### Your assignment
The data is to be retyped in full, exactly.
********
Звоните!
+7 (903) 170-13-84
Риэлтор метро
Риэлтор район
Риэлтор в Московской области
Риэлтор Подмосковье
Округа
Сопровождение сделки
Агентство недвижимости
********
### Answer to this exercise
Звоните!
+7 (903) 170-13-84
Риэлтор метро
Риэлтор район
Риэлтор в Московской области
Риэлтор Подмосковье
Округа
Сопровождение сделки
Агентство недвижимости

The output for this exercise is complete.